Морис повернулся к ней. Оба оставили подобающий случаю тон, и я слушала их с отвращением.
— Не стройте себе иллюзий, мадам Мерьядек. Предположим, что они смогут жить на свои скудные алименты, но на что они будут содержать Залуку? Как уплатят налог на наследство? Я не говорю уже о моей четверти, которую охотно им уступаю…
— Вашей четверти! — возмущенно воскликнула Нат.
— Оставим это, — сказал Морис. — Я все устрою наилучшим образом.
Снова он поискал моего взгляда и не нашел. Я была напугана. Как же я раньше об этом не подумала? Благодаря немногим знаниям, приобретенным мною в Нанте, я знала, что он говорит правду: оставшийся в живых супруг имеет право пользования четвертью собственности покойного. Морис сказал, что откажется от этого права, но пока что он был в своей комнате, у него был козырь против нас, он превращал нас в рабов своей щедрости, и, если вдруг я не покажу себя достойной ее, он сможет вынудить меня продать дом. Мой дом. Мою Залуку!.. Натали не спускала с меня глаз, уверенная в моем ответе. Мне все же удалось не выдать себя. Осторожно! У меня тоже есть козырь против Мориса. Томная улыбка наконец вознаградила его за дары. Затем я прошептала:
— Послушай, Морис, мне тоже неприятно говорить сегодня о таких вещах. Но хочу сказать тебе сразу: если мне придется потерять Залуку, я никому этого не прощу. Я уже нахожу непристойным, что тут, не спрашивая меня, спорят о том, что мне дороже всего на свете.

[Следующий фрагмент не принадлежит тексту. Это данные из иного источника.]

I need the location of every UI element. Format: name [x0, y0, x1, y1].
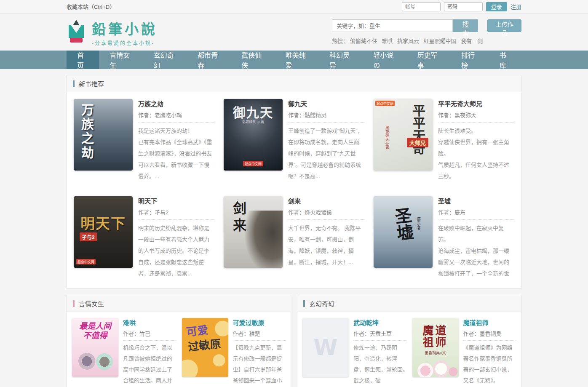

Ни Морис, ни Нат не были удовлетворены. Для Мориса, несмотря на возвращение «ты», Залука более не могла быть тем, чем я дорожу «больше всего на свете». По мнению Натали, я проявила слабость. Она подошла ко мне, покровительственно положила руку мне на плечо.
— Тебе скоро будет девятнадцать. Твой отец может объявить тебя дееспособной. Что до Берты, то, конечно, ему придется заняться ею или передать под чью-то опеку. Но он меня знает и знает то, что я испокон веку здесь, в Залуке.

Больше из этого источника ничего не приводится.